Glossary

**Uncertainty Quantification**: The process of quantifying uncertainties in model predictions, often by providing confidence intervals, probability distributions, or variance estimates, to improve decision-making and model reliability.

**Underfitting**: A situation where a machine learning model is too simple to capture the underlying patterns in the data, leading to poor performance on both the training set and new data.

**Undirected Graph**: A type of graph where the edges have no direction, meaning the relationships between nodes are bidirectional, often used in network analysis and probabilistic graphical models like Markov random fields.

**Uniform Distribution**: A type of probability distribution where all outcomes are equally likely within a specified range, often used in scenarios where each outcome has an equal chance of occurring.

**Univariate Analysis**: The simplest form of statistical analysis that examines each variable in a dataset independently, often used to describe and summarize the basic features of the data.

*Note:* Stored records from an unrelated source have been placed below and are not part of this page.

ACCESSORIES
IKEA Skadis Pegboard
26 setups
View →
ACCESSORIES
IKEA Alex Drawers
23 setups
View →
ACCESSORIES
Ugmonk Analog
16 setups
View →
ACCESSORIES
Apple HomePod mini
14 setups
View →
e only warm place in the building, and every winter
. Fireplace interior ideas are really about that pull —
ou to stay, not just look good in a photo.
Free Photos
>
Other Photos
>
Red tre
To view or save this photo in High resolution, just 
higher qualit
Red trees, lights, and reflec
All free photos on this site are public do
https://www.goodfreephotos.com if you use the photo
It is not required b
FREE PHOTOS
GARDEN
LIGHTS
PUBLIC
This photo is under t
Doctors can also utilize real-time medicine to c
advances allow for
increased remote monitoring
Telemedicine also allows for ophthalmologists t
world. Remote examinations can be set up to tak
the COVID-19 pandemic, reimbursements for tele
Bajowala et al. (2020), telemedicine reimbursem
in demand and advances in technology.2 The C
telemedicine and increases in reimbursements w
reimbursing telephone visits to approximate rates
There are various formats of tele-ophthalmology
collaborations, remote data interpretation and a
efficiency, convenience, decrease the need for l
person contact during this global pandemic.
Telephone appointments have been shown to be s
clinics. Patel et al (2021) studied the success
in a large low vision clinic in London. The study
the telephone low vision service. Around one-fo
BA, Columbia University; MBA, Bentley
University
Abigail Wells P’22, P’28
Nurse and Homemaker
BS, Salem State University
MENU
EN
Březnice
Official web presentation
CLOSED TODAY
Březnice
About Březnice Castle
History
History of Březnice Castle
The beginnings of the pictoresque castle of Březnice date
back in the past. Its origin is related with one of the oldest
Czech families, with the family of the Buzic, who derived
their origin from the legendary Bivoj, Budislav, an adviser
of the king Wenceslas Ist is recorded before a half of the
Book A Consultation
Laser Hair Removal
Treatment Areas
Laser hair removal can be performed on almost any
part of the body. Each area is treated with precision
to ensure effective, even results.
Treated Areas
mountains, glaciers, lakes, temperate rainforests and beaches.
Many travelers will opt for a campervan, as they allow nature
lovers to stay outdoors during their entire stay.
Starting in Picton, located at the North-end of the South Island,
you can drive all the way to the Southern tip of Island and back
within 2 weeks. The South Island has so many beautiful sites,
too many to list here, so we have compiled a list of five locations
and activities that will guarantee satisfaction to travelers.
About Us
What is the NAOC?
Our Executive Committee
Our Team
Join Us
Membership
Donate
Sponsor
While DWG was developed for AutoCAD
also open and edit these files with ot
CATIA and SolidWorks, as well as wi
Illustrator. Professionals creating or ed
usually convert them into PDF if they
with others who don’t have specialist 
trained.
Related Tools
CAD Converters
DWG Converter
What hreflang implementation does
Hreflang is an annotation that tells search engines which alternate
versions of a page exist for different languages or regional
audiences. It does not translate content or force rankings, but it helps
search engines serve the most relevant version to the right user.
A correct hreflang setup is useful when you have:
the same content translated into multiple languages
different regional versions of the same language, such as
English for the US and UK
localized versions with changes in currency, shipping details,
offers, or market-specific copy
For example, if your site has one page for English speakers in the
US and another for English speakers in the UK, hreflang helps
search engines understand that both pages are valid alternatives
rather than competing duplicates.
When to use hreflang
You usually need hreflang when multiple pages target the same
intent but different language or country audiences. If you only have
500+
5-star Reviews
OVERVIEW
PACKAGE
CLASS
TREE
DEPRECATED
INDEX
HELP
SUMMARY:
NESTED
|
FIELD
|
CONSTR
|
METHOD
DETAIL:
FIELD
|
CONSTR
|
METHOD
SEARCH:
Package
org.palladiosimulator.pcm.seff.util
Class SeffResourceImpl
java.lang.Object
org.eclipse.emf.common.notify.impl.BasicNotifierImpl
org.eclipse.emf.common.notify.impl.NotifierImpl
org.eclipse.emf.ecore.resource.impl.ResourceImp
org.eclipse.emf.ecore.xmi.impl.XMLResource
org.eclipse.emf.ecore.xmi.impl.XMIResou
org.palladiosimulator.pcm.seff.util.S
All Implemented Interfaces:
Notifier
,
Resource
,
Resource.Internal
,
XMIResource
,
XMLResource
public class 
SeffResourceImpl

**Unsupervised Learning**: A type of machine learning where the model is trained on data without labeled outcomes, learning to identify patterns, groupings, or structures in the data, often used in clustering and dimensionality reduction.

**Update Rule**: In machine learning algorithms, the formula or method used to adjust model parameters during training, such as the weight updates in gradient descent.

**Upsampling**: A technique used to increase the resolution or size of data, often applied in image processing to generate higher-resolution images or in time series analysis to create more frequent data points.

**Utility Function**: A mathematical function used in decision theory and economics to model the preferences of an agent, often used to represent the satisfaction or value derived from different outcomes.

**Universal Approximation Theorem**: A theoretical result that states a neural network with a single hidden layer can approximate any continuous function given enough neurons, highlighting the power of neural networks in function approximation.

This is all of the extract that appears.